Primary Outcome	Six-minute walking distance (difference between preoperative and three months after surgery)
Secondary Outcome	Six-minute walking distance (difference between preoperative and six months after surgery) Feasibility of Fitbit Inspire 3 (heart rate data acquisition rate) QOL (CAT [COPD Assessment Test] (Japanese), EQ5D5L [EuroQol 5 dimensions 5-level] Japanese version) PRO response collection rate Postoperative complications Postoperative respiratory function Resting heart rate Adverse events

Key inclusion & exclusion criteria

Age minimum	>= 18age old
Age maximum	Not applicable
Gender	Both
Include criteria	1) age>=18 2) ECOG performance status (PS) is 0, 1, or 2. 3) Primary lung cancer is suspected or diagnosed. 4) Surgical treatment is scheduled between 14 and 28 days after registration. 5) Anatomical lung resection is planned. 6) Pulmonary function tests are available. 7) FEV1% [FEV1/FVC] < 70% or the patient has already been diagnosed with chronic obstructive pulmonary disease (COPD). 8) Patients has no history of bronchial asthma. 9) Patients who possess a smart phones. 10) Main organ function other than the lungs is preserved, and the physician determines that general anesthesia is feasible. 11) The patient has given a full explanation of the study and obtained written consent prior to enrollment in the study.

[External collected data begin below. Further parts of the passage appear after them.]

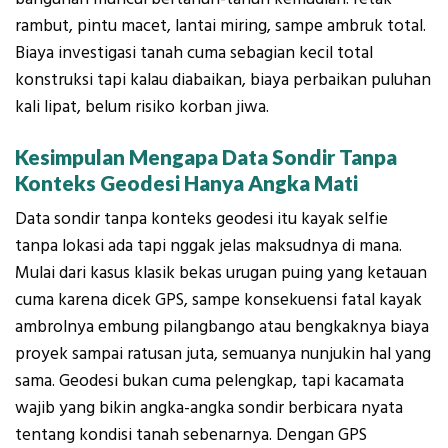
rambut, pintu macet, lantai miring, sampe ambruk total.
Biaya investigasi tanah cuma sebagian kecil total
konstruksi tapi kalau diabaikan, biaya perbaikan puluhan
kali lipat, belum risiko korban jiwa.
Kesimpulan Mengapa Data Sondir Tanpa
Konteks Geodesi Hanya Angka Mati
Data sondir tanpa konteks geodesi itu kayak selfie
tanpa lokasi ada tapi nggak jelas maksudnya di mana.
Mulai dari kasus klasik bekas urugan puing yang ketauan
cuma karena dicek GPS, sampe konsekuensi fatal kayak
ambrolnya embung pilangbango atau bengkaknya biaya
proyek sampai ratusan juta, semuanya nunjukin hal yang
sama. Geodesi bukan cuma pelengkap, tapi
kacamata
wajib
yang bikin angka-angka sondir berbicara nyata
tentang kondisi tanah sebenarnya. Dengan GPS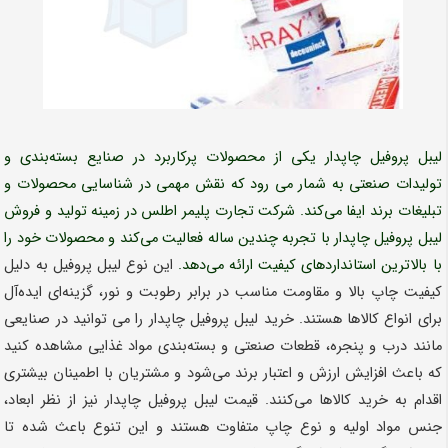
لیبل پروفیل چاپدار یکی از محصولات پرکاربرد در صنایع بسته‌بندی و
تولیدات صنعتی به شمار می رود که نقش مهمی در شناسایی محصولات و
تبلیغات برند ایفا می‌کند. شرکت تجارت پلیمر اطلس در زمینه تولید و فروش
لیبل پروفیل چاپدار با تجربه چندین ساله فعالیت می‌کند و محصولات خود را
با بالاترین استانداردهای کیفیت ارائه می‌دهد.
این نوع لیبل پروفیل به دلیل
کیفیت چاپ بالا و مقاومت مناسب در برابر رطوبت و نور، گزینه‌ای ایده‌آل
برای انواع کالاها هستند. خرید لیبل پروفیل چاپدار را می توانید در صنایعی
مانند درب و پنجره، قطعات صنعتی و بسته‌بندی مواد غذایی مشاهده کنید
که باعث افزایش ارزش و اعتبار برند می‌شود و مشتریان با اطمینان بیشتری
اقدام به خرید کالاها می‌کنند. قیمت لیبل پروفیل چاپدار نیز از نظر ابعاد،
جنس مواد اولیه و نوع چاپ متفاوت هستند و این تنوع باعث شده تا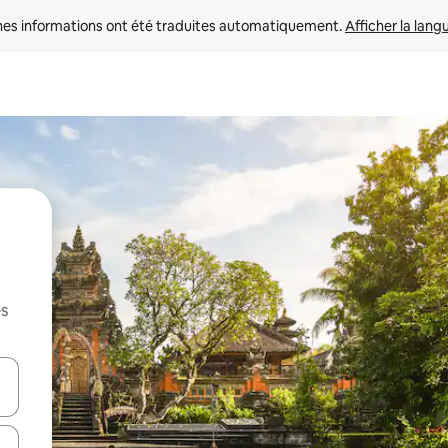
nes informations ont été traduites automatiquement. 
Afficher la lang
es
hes vers le haut et vers le bas pour les parcourir ou en appuyant et en fai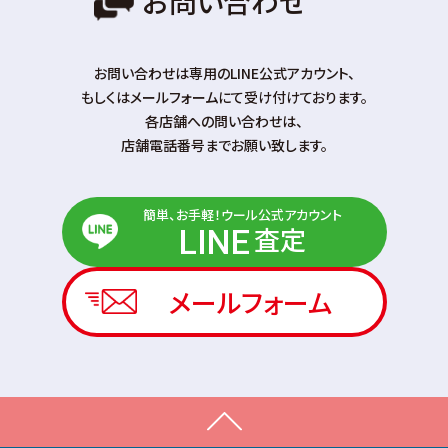
お問い合わせ
お問い合わせは専⽤のLINE公式アカウント、
もしくはメールフォームにて受け付けております。
各店舗への問い合わせは、
店舗電話番号までお願い致します。
簡単、お手軽！ウール公式アカウント
査定
LINE
メールフォーム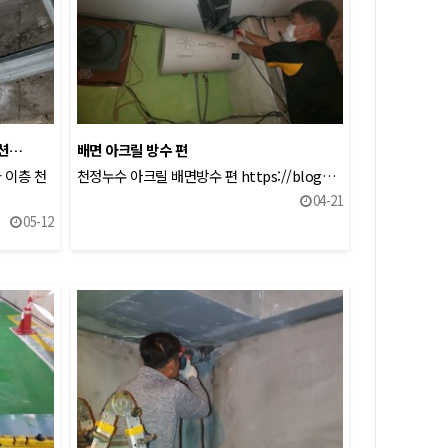
젝션…
배면 아크릴 방수 편
 이층 천
천정누수 아크릴 배면방수 편 https://blog…
04-21
05-12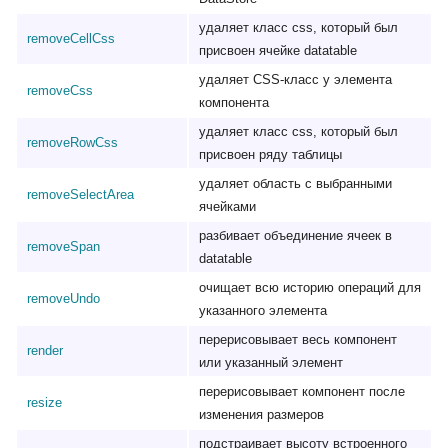
удаляет класс css, который был
removeCellCss
присвоен ячейке datatable
удаляет CSS-класс у элемента
removeCss
компонента
удаляет класс css, который был
removeRowCss
присвоен ряду таблицы
удаляет область с выбранными
removeSelectArea
ячейками
разбивает объединение ячеек в
removeSpan
datatable
очищает всю историю операций для
removeUndo
указанного элемента
перерисовывает весь компонент
render
или указанный элемент
перерисовывает компонент после
resize
изменения размеров
подстраивает высоту встроенного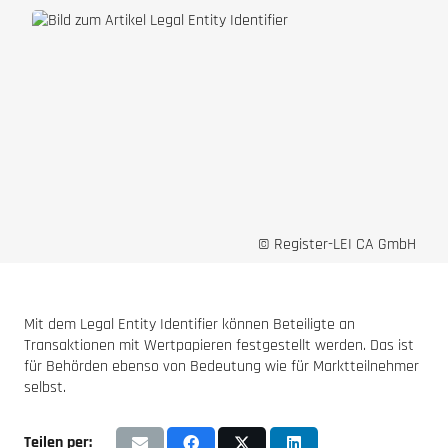
© Register-LEI CA GmbH
Mit dem Legal Entity Identifier können Beteiligte an
Transaktionen mit Wertpapieren festgestellt werden. Das ist
für Behörden ebenso von Bedeutung wie für Marktteilnehmer
selbst.
Teilen per: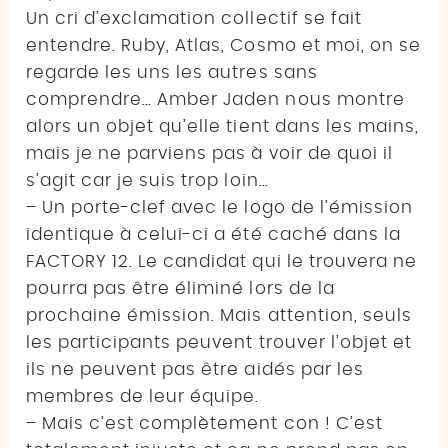
Un cri d’exclamation collectif se fait
entendre. Ruby, Atlas, Cosmo et moi, on se
regarde les uns les autres sans
comprendre… Amber Jaden nous montre
alors un objet qu’elle tient dans les mains,
mais je ne parviens pas à voir de quoi il
s’agit car je suis trop loin…
– Un porte-clef avec le logo de l’émission
identique à celui-ci a été caché dans la
FACTORY 12. Le candidat qui le trouvera ne
pourra pas être éliminé lors de la
prochaine émission. Mais attention, seuls
les participants peuvent trouver l’objet et
ils ne peuvent pas être aidés par les
membres de leur équipe.
– Mais c’est complètement con ! C’est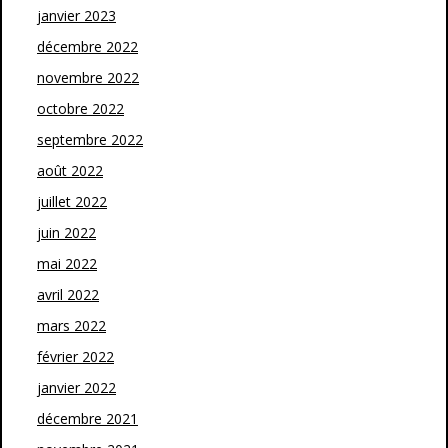
janvier 2023
décembre 2022
novembre 2022
octobre 2022
septembre 2022
août 2022
juillet 2022
juin 2022
mai 2022
avril 2022
mars 2022
février 2022
janvier 2022
décembre 2021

Exclude criteria	1) Patients with synchronous or metachronous malignancies, including multiple lung cancers that are judged to require surgical treatment within six months at the time of enrollment (patients with multiple lung cancers that are scheduled for simultaneous resection or other malignancies that are judged to be completely resectable by endoscopic resection are not excluded.)Patients with synchronous or metachronous malignancies, including multiple lung cancers, scheduled for treatment at the time of enrollment (patients with only multiple lung cancers scheduled forsimultaneous resection are not excluded) 2) Patients with local infections requiring treatment or active systemic infections requiring treatment( Patients under observation only are not excluded)Persons with localized or systemically active infections requiring medical attention 3) Pregnant, lactating, or women who may be currently pregnant 4) Patients with a history of ischemic heart disease 5) Patients with a history of cerebrovascular disease (A history of transient ischemic attack is acceptable) 6) Patients with uncontrolled hypertension 7) Patients who are considered to have difficulty performing the six-minute walking test due to orthopedic conditions, or other reasons 8) Patients with clinically problematic psychiatric disorders that would preclude enrollment in this study 9) Patients who use a pacemaker, implantable cardioverter-defibrillator, or other medical devices that could be affected by magnetic materials 10) Patients with a history of hypersensitivity to silicon, rubber products, or metals 11) Patients with a history of serious hypersensitivity 12) Patients deemed inappropriate for registration by the physician in charge.